> _Exercise goal_
Which lines of the data hold the word "with"? Copy all of them.

↓

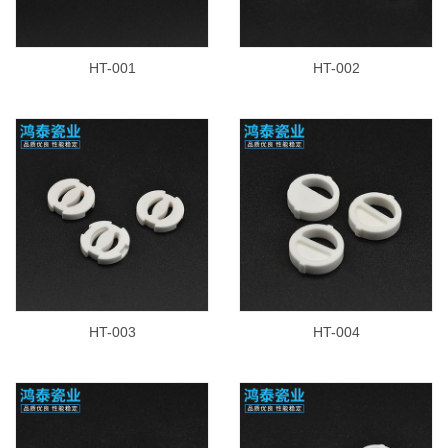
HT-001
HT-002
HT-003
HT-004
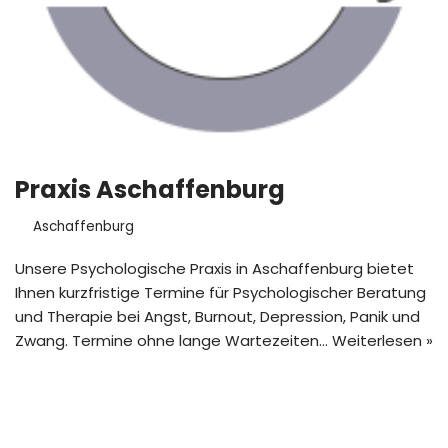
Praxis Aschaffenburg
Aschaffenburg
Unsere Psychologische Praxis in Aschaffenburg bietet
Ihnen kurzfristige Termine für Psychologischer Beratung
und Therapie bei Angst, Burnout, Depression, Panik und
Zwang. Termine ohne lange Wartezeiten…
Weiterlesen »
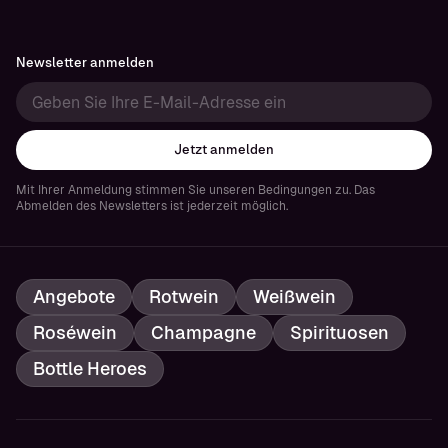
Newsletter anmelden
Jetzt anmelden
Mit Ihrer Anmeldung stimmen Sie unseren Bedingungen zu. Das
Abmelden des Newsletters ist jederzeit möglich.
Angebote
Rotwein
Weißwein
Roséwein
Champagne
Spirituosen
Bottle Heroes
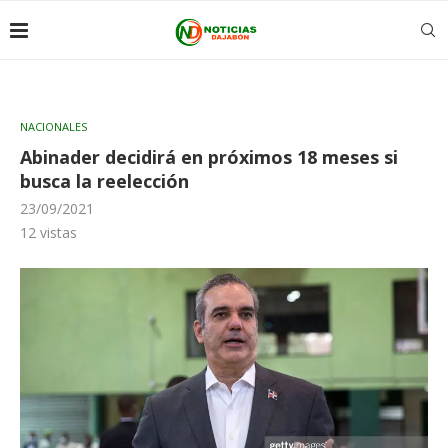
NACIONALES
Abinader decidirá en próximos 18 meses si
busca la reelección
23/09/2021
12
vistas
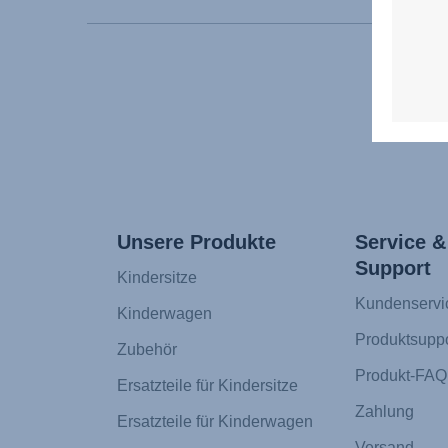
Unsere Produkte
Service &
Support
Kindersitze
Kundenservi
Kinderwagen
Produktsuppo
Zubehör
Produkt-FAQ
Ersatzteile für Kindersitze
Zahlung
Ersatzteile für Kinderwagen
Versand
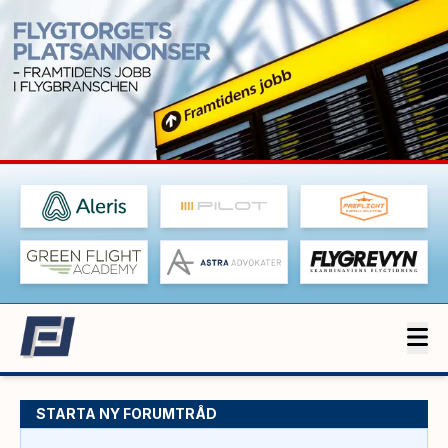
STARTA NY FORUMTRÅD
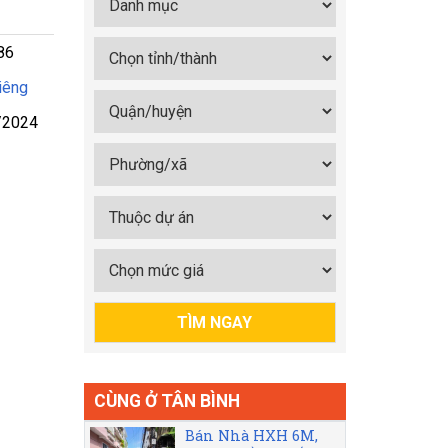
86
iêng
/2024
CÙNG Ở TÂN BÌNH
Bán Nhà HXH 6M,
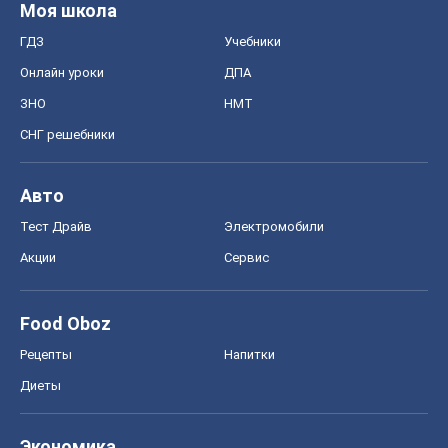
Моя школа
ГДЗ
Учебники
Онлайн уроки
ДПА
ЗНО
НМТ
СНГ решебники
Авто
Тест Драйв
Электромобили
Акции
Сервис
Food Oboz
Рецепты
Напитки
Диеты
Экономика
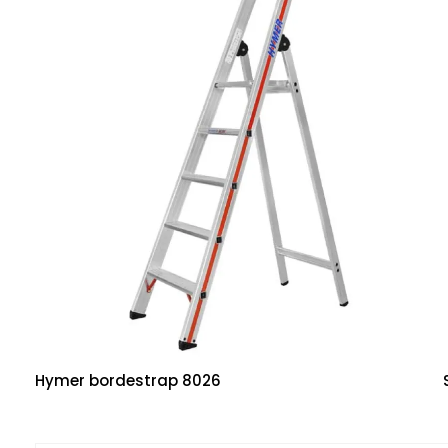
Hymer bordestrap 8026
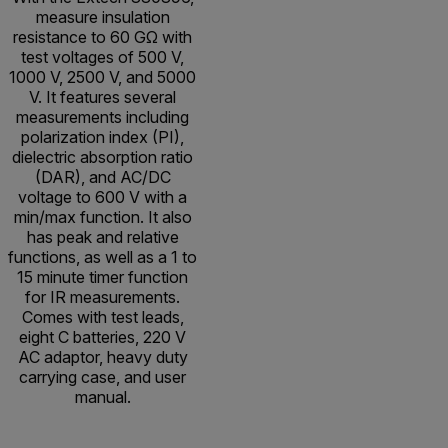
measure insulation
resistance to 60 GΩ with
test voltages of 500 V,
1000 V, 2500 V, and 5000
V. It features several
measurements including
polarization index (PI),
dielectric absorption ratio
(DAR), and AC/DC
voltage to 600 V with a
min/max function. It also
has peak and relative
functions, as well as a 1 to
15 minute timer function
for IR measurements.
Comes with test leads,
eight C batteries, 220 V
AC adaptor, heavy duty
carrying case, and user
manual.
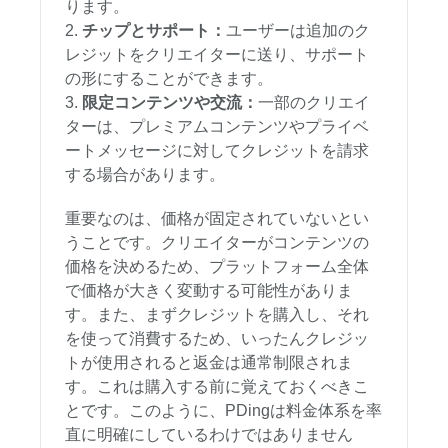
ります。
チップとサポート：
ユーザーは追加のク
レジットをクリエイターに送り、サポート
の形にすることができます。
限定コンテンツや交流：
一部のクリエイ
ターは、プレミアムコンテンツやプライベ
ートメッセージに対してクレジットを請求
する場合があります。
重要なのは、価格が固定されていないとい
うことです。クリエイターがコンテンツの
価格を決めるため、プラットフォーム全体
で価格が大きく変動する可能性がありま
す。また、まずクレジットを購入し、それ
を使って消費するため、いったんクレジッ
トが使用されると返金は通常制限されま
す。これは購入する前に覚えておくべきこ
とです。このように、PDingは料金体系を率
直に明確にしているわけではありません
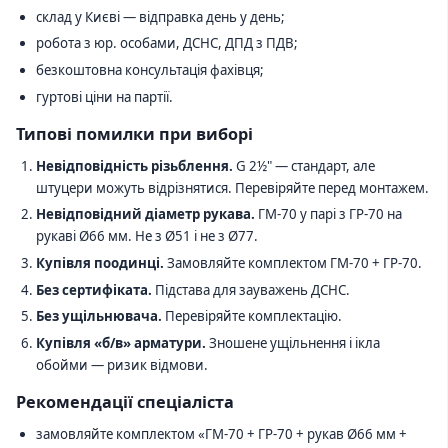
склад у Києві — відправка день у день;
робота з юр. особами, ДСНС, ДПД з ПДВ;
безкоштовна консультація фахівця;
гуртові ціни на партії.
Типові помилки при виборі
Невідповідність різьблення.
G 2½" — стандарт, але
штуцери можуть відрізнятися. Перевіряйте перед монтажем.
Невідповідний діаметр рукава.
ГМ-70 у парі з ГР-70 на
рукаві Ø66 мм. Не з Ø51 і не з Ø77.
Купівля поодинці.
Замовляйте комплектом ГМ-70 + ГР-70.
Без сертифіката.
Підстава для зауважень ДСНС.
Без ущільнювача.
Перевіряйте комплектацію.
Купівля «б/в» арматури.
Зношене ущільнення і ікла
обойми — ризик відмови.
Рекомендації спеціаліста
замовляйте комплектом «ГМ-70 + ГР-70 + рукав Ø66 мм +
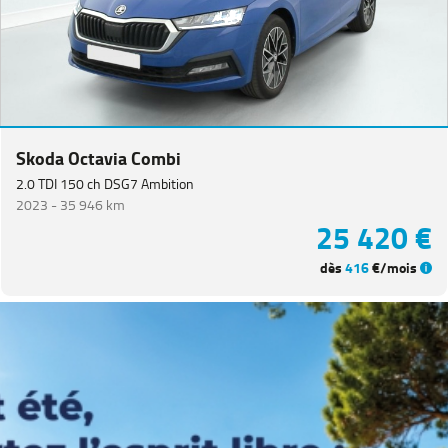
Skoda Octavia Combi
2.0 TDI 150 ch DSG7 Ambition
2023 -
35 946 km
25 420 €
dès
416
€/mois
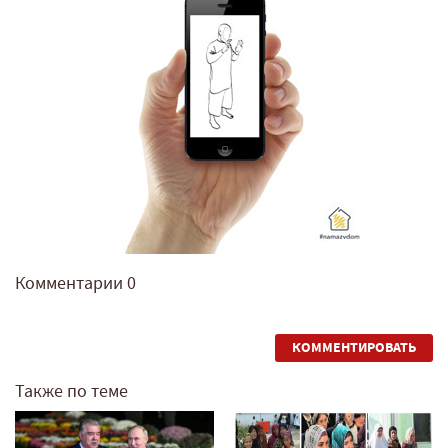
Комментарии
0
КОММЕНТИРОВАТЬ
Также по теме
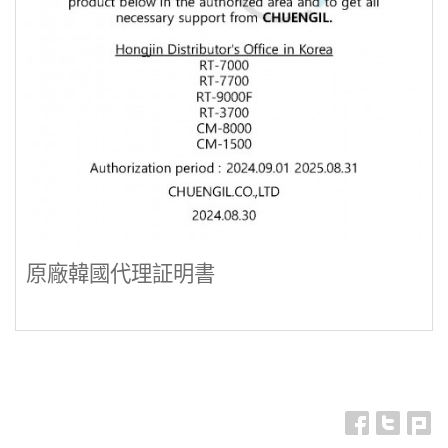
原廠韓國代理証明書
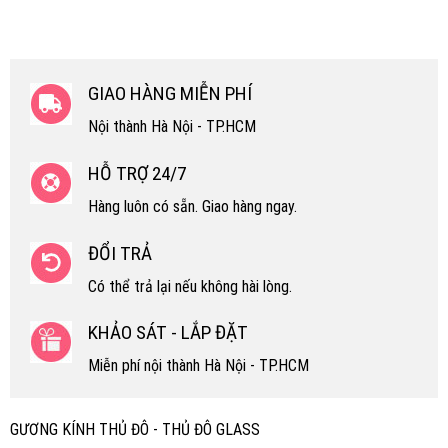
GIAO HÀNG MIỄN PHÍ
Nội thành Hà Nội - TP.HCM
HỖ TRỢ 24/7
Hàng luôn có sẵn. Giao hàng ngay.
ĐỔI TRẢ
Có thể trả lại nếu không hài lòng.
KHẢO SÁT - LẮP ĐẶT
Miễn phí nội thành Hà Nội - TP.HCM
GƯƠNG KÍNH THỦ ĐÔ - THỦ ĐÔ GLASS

↑

> _Task response_
resistance to 60 GΩ with
voltage to 600 V with a
Comes with test leads,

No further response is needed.